[[ Supplied data, beginning ]]

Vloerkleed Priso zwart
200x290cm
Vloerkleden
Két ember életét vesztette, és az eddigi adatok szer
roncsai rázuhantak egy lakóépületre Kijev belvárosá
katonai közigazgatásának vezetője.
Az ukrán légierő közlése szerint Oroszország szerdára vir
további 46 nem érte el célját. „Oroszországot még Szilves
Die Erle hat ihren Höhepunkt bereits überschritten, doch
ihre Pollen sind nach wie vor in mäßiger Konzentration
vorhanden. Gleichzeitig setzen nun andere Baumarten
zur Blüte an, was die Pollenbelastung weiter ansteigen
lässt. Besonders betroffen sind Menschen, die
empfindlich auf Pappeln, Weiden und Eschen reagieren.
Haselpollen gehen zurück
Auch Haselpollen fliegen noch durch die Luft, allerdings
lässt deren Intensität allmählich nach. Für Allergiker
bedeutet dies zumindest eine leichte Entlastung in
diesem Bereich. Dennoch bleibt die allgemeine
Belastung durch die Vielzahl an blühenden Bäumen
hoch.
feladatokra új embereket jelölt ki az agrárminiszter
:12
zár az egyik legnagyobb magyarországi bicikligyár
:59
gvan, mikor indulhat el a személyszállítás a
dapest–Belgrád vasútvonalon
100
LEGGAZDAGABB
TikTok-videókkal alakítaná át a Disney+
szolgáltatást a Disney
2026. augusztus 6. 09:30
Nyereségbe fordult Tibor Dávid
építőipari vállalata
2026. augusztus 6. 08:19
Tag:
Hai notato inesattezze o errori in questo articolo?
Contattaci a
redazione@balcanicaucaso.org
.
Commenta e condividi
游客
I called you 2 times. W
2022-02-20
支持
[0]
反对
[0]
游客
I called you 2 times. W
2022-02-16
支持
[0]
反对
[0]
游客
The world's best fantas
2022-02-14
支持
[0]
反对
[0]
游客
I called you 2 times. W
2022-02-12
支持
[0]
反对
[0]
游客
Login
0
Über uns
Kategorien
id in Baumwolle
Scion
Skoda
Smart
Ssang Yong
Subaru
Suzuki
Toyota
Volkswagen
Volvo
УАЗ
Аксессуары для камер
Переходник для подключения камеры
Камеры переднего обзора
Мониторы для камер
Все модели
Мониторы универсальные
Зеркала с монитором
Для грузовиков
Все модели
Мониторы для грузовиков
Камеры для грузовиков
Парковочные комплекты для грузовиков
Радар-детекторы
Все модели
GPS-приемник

[[ Supplied data, end ]]

#### Task to carry out:
Lines with "Haselpollen": find them in the data and copy each one.

#### Solution for this task:
Haselpollen gehen zurück
Auch Haselpollen fliegen noch durch die Luft, allerdings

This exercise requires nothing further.